Dans les Lettres persanes (1721), Montesquieu choisit la forme épistolaire non par convention mais par nécessité philosophique. La lettre — fragmentaire, subjective, adressée — est précisément l'outil qui permet de montrer que toute connaissance est un point de vue, et que la vérité n'appartient à personne.
Usbek et Rica, deux nobles persans voyageant en Europe au début du XVIIIe siècle, envoient et reçoivent des lettres qui forment la trame du roman. Leur étrangeté initiale à la France est une ressource épistémologique : ils voient ce que les Français ne voient plus. Rica, dans la lettre XXIV, décrit le roi de France comme un « grand magicien » capable de faire croire aux hommes que des billets de papier valent de l'or — une démystification du pouvoir royal et du système de Law que seul l'œil extérieur peut formuler aussi nettement. La lettre n'expose pas un fait ; elle révèle un mécanisme que l'habitude avait rendu invisible.
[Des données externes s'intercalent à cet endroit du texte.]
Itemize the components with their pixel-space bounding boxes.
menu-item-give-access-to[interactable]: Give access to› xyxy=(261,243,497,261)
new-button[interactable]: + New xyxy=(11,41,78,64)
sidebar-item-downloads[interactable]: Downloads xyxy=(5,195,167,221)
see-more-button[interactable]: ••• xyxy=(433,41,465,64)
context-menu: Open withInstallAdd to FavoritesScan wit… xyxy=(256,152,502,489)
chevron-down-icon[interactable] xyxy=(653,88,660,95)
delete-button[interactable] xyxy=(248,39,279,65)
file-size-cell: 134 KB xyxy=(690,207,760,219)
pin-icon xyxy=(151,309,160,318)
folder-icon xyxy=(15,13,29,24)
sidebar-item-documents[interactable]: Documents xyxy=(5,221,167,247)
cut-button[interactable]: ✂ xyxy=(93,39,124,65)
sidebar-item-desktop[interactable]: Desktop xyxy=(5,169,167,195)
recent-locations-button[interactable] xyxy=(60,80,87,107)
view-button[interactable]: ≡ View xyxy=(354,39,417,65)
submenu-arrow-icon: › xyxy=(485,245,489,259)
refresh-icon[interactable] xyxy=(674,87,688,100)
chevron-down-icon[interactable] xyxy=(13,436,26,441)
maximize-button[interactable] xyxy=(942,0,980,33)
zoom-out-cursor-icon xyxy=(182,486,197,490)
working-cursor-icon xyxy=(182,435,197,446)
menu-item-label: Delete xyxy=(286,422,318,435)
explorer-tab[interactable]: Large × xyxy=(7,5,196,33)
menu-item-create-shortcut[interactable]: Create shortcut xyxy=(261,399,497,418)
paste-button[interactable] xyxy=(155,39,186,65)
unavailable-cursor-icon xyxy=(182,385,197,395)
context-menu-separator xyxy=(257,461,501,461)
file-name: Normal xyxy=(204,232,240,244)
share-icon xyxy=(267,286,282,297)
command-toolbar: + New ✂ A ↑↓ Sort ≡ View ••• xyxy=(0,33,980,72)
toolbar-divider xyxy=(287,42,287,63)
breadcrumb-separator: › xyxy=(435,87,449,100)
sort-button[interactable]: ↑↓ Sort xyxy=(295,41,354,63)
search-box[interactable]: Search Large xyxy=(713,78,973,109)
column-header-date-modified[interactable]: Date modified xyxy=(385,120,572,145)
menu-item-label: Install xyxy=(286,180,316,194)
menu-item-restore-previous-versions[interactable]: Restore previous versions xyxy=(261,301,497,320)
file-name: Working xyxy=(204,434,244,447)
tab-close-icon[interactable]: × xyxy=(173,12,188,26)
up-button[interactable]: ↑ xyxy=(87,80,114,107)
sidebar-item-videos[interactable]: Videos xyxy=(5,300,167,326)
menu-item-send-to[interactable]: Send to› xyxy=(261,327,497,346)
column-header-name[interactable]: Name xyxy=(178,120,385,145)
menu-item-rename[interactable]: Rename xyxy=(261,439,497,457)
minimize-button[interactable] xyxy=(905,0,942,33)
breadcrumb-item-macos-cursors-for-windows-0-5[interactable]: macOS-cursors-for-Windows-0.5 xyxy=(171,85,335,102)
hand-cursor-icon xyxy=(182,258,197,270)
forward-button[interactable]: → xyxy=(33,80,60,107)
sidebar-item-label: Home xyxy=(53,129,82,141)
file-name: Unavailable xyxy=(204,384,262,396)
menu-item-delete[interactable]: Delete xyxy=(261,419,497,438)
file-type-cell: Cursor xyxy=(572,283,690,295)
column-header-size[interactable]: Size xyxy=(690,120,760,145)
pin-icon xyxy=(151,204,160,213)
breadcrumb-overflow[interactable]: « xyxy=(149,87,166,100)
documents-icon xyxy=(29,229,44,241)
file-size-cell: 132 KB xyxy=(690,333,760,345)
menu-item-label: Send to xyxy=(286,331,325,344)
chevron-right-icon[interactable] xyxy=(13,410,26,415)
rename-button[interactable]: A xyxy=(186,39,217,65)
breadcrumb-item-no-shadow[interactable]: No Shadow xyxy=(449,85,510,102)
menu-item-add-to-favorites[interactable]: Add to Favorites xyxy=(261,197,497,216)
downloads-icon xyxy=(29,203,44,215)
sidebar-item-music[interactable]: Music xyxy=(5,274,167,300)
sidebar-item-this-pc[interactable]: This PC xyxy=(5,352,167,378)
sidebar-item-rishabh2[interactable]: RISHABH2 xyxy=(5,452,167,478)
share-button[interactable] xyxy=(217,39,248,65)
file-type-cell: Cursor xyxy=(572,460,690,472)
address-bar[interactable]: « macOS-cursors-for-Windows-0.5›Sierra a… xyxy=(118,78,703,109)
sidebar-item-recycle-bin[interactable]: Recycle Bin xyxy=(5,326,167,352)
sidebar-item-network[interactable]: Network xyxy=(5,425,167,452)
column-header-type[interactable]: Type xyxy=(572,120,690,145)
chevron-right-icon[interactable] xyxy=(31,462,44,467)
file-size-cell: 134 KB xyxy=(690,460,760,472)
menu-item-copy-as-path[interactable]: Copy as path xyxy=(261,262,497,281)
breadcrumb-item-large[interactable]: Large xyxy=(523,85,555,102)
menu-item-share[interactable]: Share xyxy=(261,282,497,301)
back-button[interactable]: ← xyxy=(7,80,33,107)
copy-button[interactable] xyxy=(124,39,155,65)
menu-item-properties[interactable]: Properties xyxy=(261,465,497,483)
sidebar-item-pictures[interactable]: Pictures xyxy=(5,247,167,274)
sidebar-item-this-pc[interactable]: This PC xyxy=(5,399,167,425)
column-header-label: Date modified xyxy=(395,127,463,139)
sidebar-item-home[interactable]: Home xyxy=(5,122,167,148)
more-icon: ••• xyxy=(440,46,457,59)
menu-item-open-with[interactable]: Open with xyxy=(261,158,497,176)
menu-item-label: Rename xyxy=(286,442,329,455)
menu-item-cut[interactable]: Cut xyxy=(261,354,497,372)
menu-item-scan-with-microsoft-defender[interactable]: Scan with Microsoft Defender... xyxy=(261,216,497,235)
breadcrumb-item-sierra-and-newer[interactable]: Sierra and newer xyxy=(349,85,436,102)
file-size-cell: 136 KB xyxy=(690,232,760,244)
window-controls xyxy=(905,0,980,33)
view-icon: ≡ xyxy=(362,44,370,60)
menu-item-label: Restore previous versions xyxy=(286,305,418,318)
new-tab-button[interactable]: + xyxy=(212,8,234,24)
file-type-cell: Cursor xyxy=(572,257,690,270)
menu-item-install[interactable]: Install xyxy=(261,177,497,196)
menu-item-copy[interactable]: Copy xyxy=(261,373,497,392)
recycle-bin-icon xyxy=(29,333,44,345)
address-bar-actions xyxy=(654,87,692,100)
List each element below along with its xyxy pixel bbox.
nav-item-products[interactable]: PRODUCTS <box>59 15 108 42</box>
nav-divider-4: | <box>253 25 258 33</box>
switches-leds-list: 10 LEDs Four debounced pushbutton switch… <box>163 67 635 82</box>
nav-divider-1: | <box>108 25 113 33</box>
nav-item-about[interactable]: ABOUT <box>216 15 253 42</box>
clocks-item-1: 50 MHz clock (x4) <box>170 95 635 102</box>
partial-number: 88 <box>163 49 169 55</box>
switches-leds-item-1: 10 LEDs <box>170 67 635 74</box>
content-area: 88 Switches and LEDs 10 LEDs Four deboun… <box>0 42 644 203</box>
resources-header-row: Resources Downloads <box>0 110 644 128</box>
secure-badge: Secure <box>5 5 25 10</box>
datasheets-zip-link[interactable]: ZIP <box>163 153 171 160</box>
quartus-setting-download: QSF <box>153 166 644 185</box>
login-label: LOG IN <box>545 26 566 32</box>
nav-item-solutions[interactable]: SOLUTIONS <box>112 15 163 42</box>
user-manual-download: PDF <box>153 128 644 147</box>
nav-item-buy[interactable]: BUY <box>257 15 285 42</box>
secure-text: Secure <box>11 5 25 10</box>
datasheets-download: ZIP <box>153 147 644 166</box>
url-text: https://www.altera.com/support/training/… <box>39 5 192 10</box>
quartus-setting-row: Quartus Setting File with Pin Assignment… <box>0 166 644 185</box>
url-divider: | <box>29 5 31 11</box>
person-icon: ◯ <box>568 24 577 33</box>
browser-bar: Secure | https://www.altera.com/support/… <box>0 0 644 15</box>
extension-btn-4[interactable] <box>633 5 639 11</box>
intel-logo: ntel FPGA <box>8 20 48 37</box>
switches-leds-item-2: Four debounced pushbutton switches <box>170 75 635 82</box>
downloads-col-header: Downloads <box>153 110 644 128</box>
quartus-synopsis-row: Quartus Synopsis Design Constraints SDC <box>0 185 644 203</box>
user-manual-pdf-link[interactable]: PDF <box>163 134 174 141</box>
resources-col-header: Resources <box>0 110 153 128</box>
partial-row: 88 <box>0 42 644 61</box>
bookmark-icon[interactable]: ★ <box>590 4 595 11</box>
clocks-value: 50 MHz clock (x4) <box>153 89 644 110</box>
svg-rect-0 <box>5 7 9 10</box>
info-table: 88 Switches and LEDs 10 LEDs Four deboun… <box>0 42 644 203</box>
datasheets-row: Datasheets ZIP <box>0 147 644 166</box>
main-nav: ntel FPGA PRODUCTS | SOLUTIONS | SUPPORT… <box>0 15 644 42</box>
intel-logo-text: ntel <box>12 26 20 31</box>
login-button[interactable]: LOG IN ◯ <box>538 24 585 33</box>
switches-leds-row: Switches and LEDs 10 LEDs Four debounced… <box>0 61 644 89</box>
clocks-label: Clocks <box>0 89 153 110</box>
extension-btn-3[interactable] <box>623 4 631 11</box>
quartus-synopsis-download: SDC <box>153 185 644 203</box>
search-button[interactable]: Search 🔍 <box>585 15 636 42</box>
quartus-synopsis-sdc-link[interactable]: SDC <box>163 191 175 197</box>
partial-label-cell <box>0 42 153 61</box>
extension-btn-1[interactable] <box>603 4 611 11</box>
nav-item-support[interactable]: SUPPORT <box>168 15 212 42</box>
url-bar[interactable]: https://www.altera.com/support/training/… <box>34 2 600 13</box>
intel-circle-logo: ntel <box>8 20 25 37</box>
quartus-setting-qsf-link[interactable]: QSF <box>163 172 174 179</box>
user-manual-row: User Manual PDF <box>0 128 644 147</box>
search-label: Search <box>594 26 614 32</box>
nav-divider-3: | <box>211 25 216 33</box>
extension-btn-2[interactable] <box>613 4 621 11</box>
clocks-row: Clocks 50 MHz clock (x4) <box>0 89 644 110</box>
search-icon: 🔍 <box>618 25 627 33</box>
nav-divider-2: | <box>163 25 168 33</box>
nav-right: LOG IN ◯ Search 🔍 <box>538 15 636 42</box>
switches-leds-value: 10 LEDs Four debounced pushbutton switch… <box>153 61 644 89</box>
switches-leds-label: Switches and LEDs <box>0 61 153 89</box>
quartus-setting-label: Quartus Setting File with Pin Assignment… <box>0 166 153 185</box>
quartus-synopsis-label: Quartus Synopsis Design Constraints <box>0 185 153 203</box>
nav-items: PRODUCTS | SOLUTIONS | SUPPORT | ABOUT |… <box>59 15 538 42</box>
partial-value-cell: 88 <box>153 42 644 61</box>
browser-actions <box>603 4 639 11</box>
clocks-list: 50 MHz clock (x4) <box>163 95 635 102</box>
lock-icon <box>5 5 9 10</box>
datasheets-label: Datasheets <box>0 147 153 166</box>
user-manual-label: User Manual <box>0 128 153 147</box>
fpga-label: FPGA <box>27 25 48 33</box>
Ce que le roman refuse, c'est précisément la voix unique. Usbek et Rica n'ont pas le même regard : Rica observe avec légèreté et ironie, Usbek avec une gravité qui le rend souvent aveugle à ses propres contradictions. Dans la lettre XLVIII, Usbek développe une réflexion abstraite sur la justice universelle, posant des principes rationnels que la suite du roman contredit dans sa propre vie. En Perse, il maintient un sérail — espace de tyrannie absolue — qu'il gouverne à distance par des lettres d'autorité. La forme épistolaire rend visible cette fissure : l'homme qui écrit sur la liberté est le même qui dicte la réclusion de ses femmes. La lettre ne cache pas la contradiction ; elle l'expose.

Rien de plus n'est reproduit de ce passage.